What I fear, though, is that Mr. Sharon wants to get rid of Mr. Arafat in order to keep Israeli West Bank settlements, not to create the conditions for them to be withdrawn.
President Bush needs to be careful that America doesn't get sucked into something very dangerous here. Mr. Bush has rightly condemned Palestinian suicide bombing as beyond the pale, but he is not making clear that Israel's war against this terrorism has to be accompanied by a real plan for getting out of the territories.

Why? Because President Bush, like all the other key players, doesn't want to face the central dilemma in this conflict —— which is that while Israel must get out of the West Bank and Gaza, the Palestinians cannot, at this moment, be trusted to run those territories on their own, without making them a base of future operations against Israel. That means some outside power has to come in to secure the borders, and the only trusted powers would be the U.S. or NATO.

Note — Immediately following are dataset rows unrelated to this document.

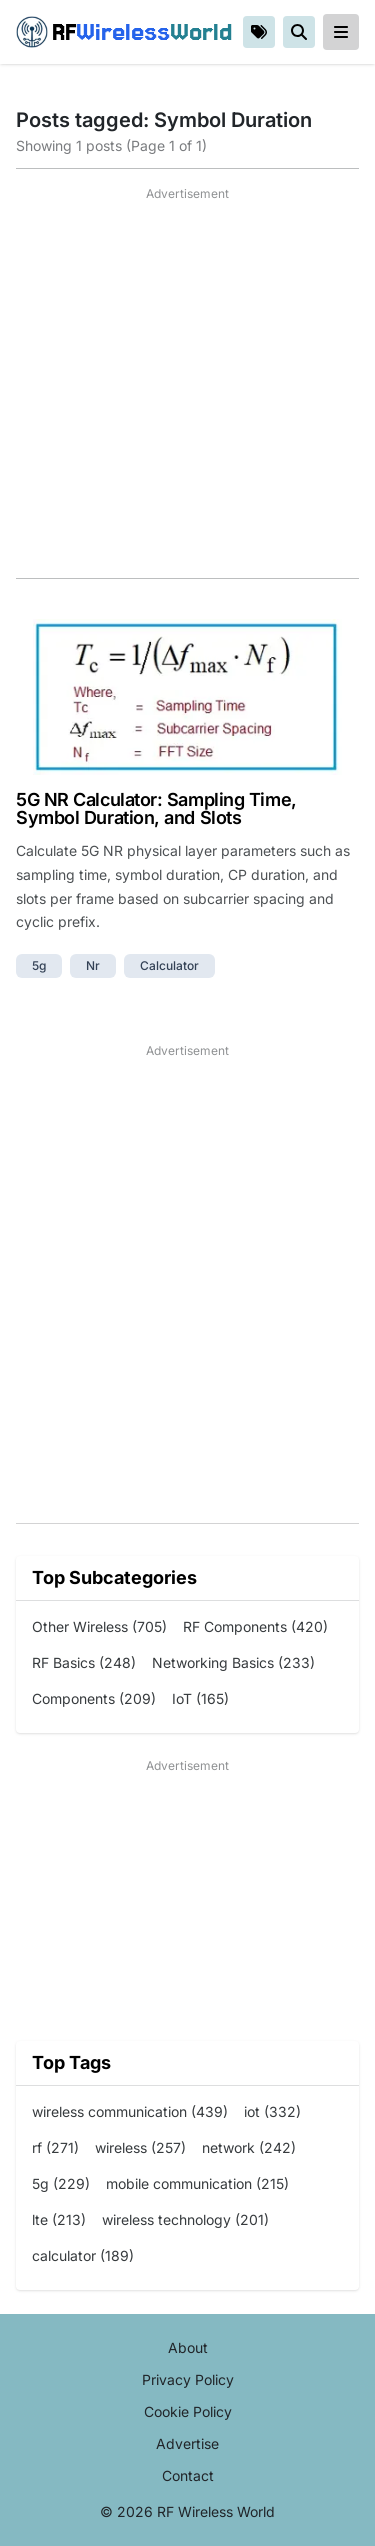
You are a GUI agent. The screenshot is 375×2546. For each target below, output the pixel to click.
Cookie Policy (188, 2411)
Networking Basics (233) (233, 1662)
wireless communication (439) (130, 2111)
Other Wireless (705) (99, 1626)
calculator (169, 965)
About (188, 2347)
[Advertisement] (187, 390)
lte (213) (59, 2219)
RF (124, 32)
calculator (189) (83, 2255)
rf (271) (55, 2147)
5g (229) (61, 2183)
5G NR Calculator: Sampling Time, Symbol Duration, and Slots (156, 808)
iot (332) (272, 2111)
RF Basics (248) (84, 1662)
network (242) (249, 2147)
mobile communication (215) (197, 2183)
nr (93, 965)
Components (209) (94, 1698)
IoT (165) (200, 1698)
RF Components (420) (255, 1626)
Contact (188, 2475)
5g (39, 965)
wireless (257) (140, 2147)
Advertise (187, 2443)
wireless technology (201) (185, 2219)
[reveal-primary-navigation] (341, 32)
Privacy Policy (188, 2379)
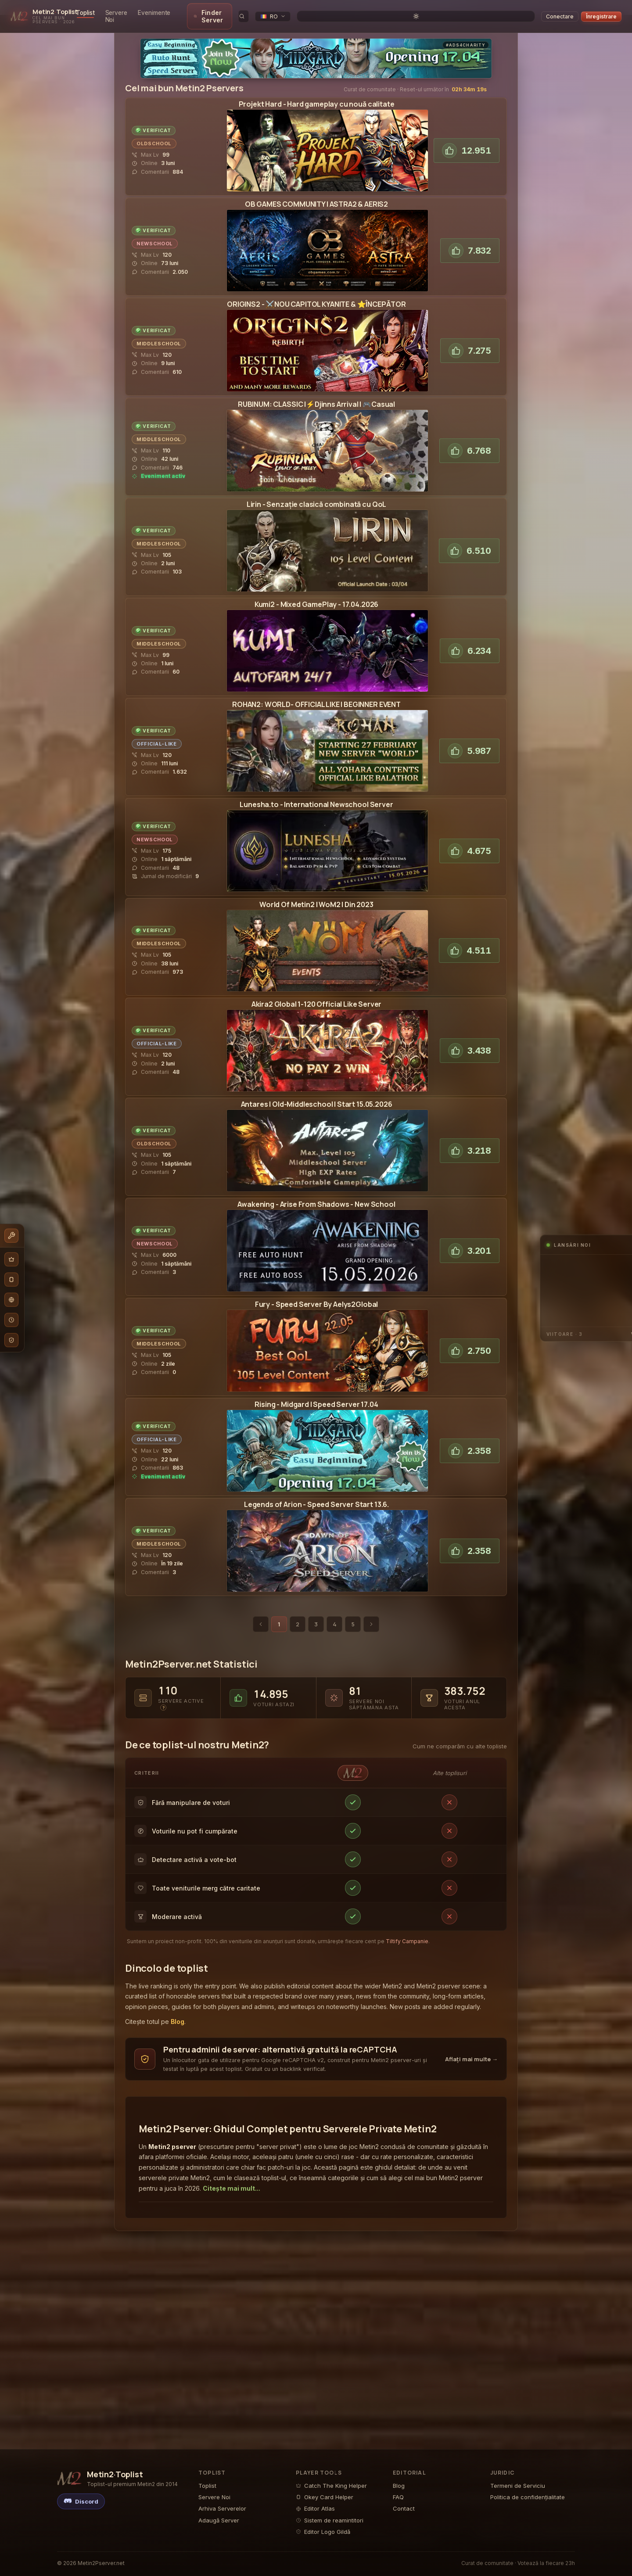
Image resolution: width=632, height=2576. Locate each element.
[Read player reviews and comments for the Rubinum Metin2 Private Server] (158, 461)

Palestinians who use suicide bombers to blow up Israelis at a Passover meal and then declare "Just end the occupation and everything will be fine" are not believable. No Israeli in his right mind would trust Yasir Arafat, who has used suicide bombers when it suited his purposes, not to do the same thing if he got the West Bank back and some of his people started demanding Tel Aviv.

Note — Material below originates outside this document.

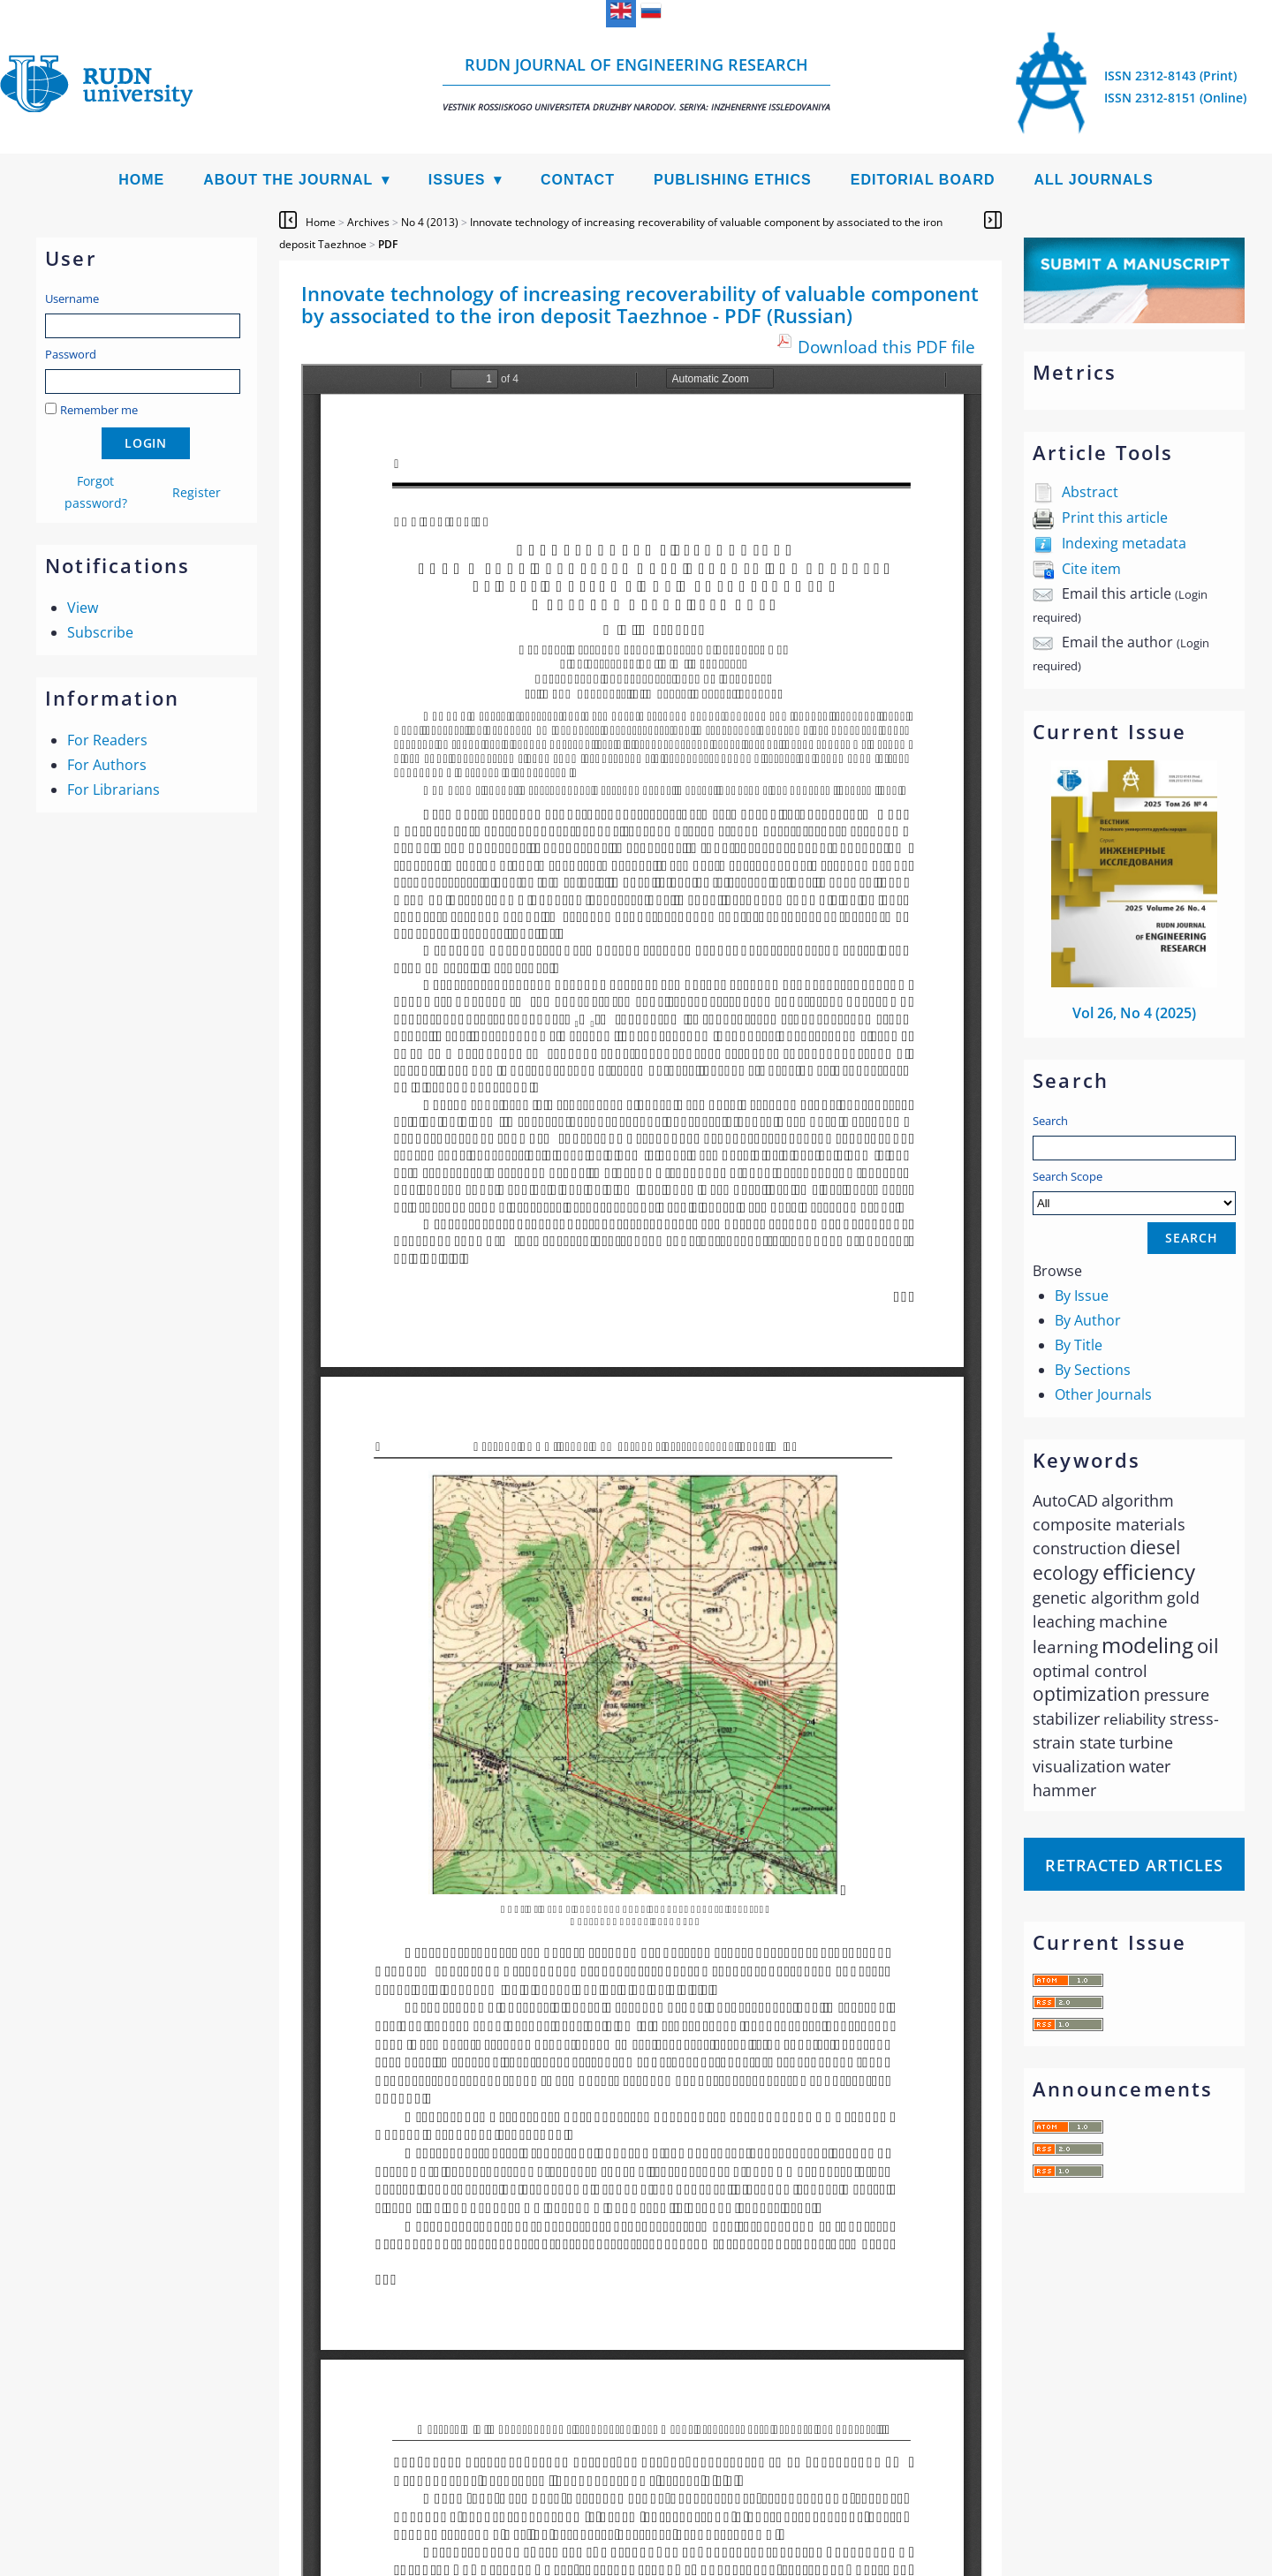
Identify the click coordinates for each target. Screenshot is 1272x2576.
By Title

"The only solution is a new U.N. mandate for U.S. and NATO troops to supervise the gradual emergence of a Palestinian state —— after a phased Israeli withdrawal —— and then to control its borders," says the Middle East expert Stephen P. Cohen.

People say that U.S. troops there would be shot at like U.S. troops in Beirut. I disagree. U.S. troops that are the midwife of a Palestinian state and supervise a return of Muslim sovereignty over the holy mosques in Jerusalem would be the key to solving all the contradictions of U.S. policy in the Middle East, not new targets.

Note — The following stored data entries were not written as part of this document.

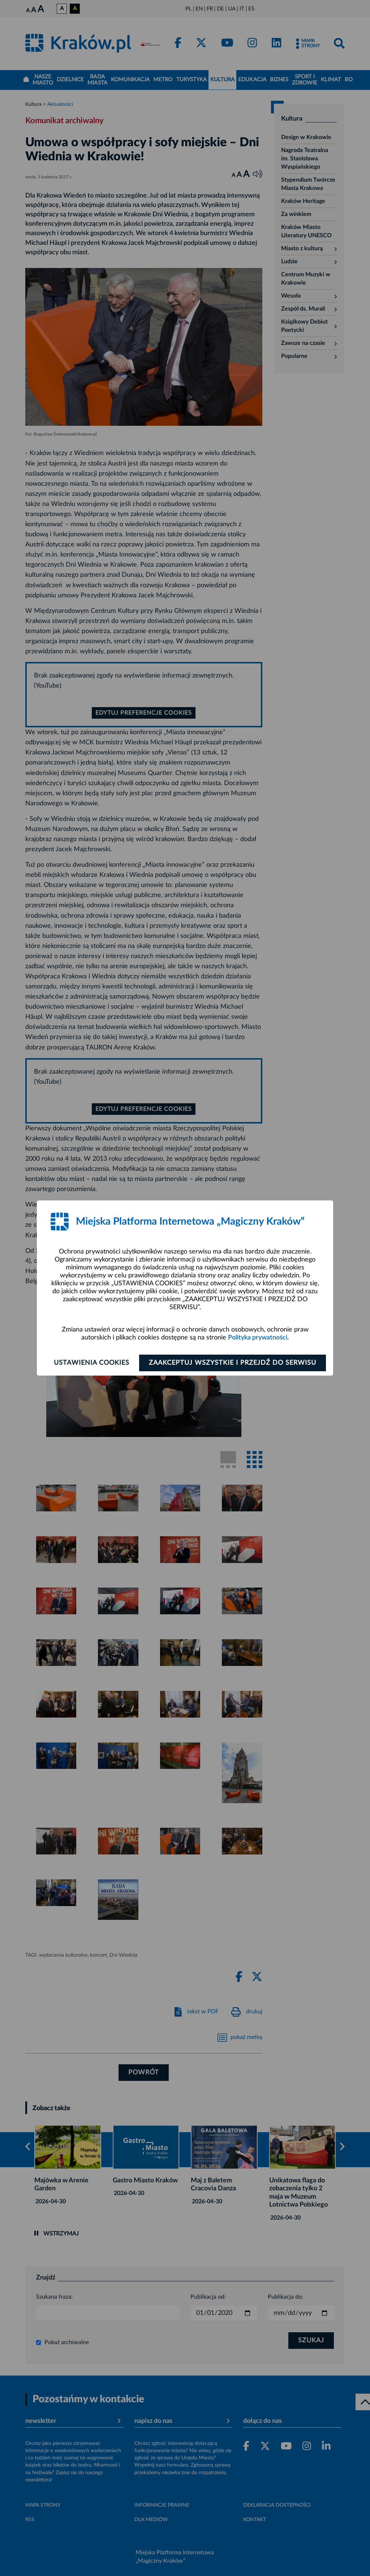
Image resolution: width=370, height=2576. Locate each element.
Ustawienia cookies (91, 1363)
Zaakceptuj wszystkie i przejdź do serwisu (232, 1363)
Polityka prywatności (257, 1337)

The Arab leaders don't want to face this hard fact either, because most are illegitimate, unelected autocrats who are afraid of ever speaking the truth in public to the Palestinians. The Arab leaders are as disingenuous as Mr. Sharon; he says ending "terrorism" alone will bring peace to the occupied territories, and the Arab leaders say ending "the occupation" alone will end all terrorism.

Like Mr. Sharon, the Arab leaders need to face facts —— that while the occupation needs to end, they independently need to address issues like suicide terrorism in the name of Islam. As Malaysia's prime minister, Mahathir Mohamad, courageously just declared about suicide bombing: "Bitter and angry though we may be, we must demonstrate to the world that Muslims are rational people when fighting for our rights, and do not resort to acts of terror."

If Arab leaders have only the moral courage to draw lines around Israel's behavior, but no moral courage to decry the utterly corrupt and inept Palestinian leadership, or the depravity of suicide bombers in the name of Islam, then we're going nowhere.

The other people who have not wanted to face facts are the feckless American Jewish leaders, fundamentalist Christians and neoconservatives who together have helped make it impossible for anyone in the U.S. administration to talk seriously about halting Israeli settlement-building without being accused of being anti-Israel. Their collaboration has helped prolong a colonial Israeli occupation that now threatens the entire Zionist enterprise.

So there you have it. Either leaders of good will get together and acknowledge that Israel can't stay in the territories but can't just pick up and leave, without a U.S.-NATO force helping Palestinians oversee their state, or Osama wins —— and the war of civilizations will be coming to a theater near you.